Infolge der Bomberangriffe des 04. Dezembers 1944, bei denen weite Teile Heilbronns zerstört wurden, brannte das Hauptgebäude und der Mittelbau des früheren Amtsgerichts komplett aus, der Anbau wurde schwer beschädigt. Daraufhin wurde das Gericht zunächst nach Öhringen evakuiert, um schon kurz nach Kriegsende wieder nach Heilbronn in ehemalige Privathäuser in der Bismarckstraße zurückzukehren.
Nachdem weitere Schäden durch diverse Kampfhandlungen hinzugekommen waren, wurde das Hauptgebäude abgerissen. 1949/50 begann man mit dem Wiederaufbau des Mittelbaus und des neueren Anbaus, in den man zu Beginn des Jahres 1951 einzog. Hierdurch konnte die Raumsituation für die weiteren Justizbehörden – Landgericht und Staatsanwaltschaft – etwas entspannt werden, hatten diese doch nun die Möglichkeit, die vormals vom Amtsgericht in der Bismarckstraße 63 und 67 genutzten Räume zu belegen.

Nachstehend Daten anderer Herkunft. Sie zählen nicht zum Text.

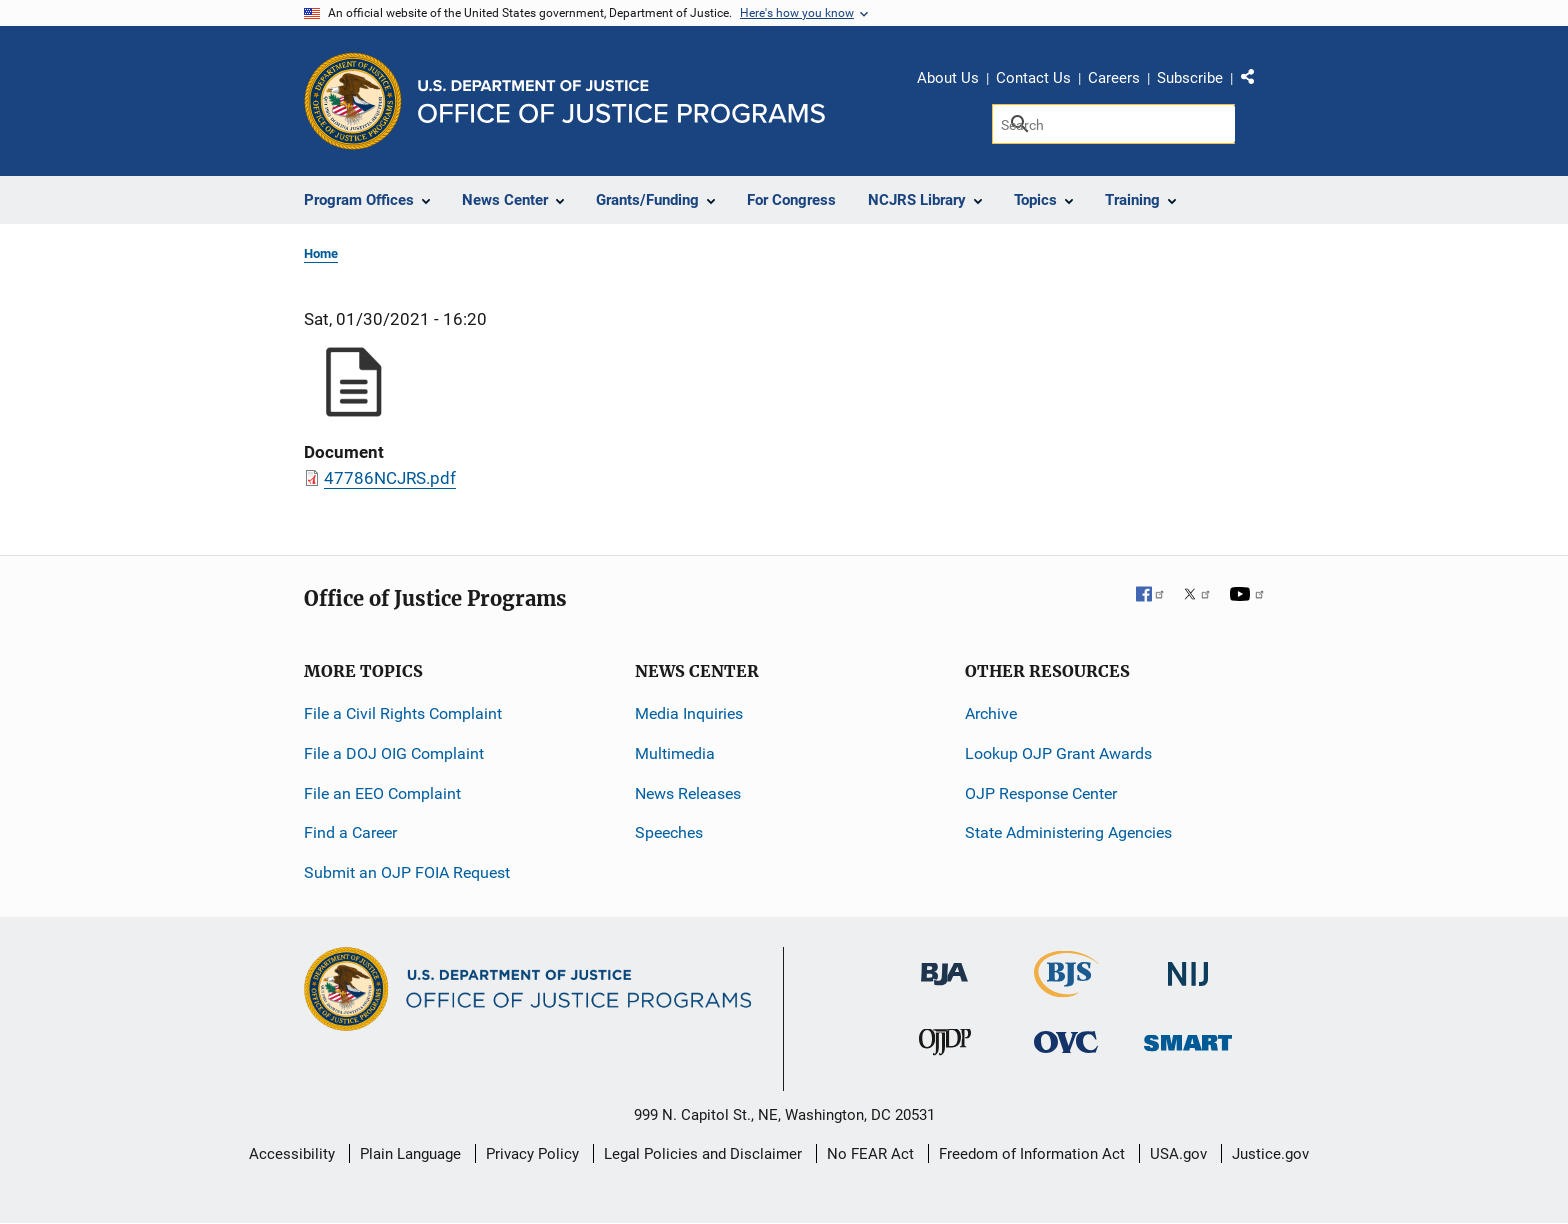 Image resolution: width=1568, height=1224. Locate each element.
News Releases (688, 793)
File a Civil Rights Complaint (403, 713)
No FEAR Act (870, 1154)
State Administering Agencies (1068, 832)
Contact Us (1033, 78)
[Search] (1113, 124)
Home (321, 253)
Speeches (669, 832)
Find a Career (350, 832)
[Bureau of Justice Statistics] (1066, 988)
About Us (948, 78)
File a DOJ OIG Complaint (394, 753)
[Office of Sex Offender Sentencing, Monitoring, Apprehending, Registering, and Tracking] (1188, 1037)
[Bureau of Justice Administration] (944, 964)
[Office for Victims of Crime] (1066, 1041)
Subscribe (1190, 78)
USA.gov (1178, 1154)
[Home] (621, 101)
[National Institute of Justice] (1188, 965)
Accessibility (292, 1154)
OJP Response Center (1041, 793)
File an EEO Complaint (382, 793)
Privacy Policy (532, 1154)
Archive (991, 713)
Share (1255, 81)
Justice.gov (1270, 1154)
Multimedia (675, 753)
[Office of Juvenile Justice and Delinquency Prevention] (945, 1046)
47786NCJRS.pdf (390, 478)
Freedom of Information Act (1032, 1154)
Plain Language (410, 1154)
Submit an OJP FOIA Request (407, 872)
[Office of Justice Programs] (353, 101)
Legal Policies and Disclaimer (703, 1154)
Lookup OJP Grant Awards (1058, 753)
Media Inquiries (689, 713)
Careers (1114, 78)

Zum Abschluss dieses kurzen Beitrags seien noch einige Verfahren erwähnt, die in der 1980er und 1990er Jahren für Aufsehen sorgten, die sog. Waldheide-Prozesse: Am 11.01.1985 war ein Motor einer Pershing-II-Rakete auf der Waldheide, einem US-Stützpunkt am Stadtrand von Heilbronn, bei einer Übung in Brand geraten: Drei US-Soldaten starben, 16 GIs wurden verletzt. Seitens der US-Streitkräfte wurde zwar versichert, die Rakete sei zu diesem Zeitpunkt mit keinem atomaren Sprengkopf bestückt gewesen, eine Gefahr für die Bevölkerung habe nicht bestanden. In der Folgezeit kam es jedoch – wie andernorts auch – zu Demonstrationen, bei denen sich einige vor dem Tor zum Waldheidestützpunkt niederließen und sich widerstandslos von Polizisten wegtragen ließen.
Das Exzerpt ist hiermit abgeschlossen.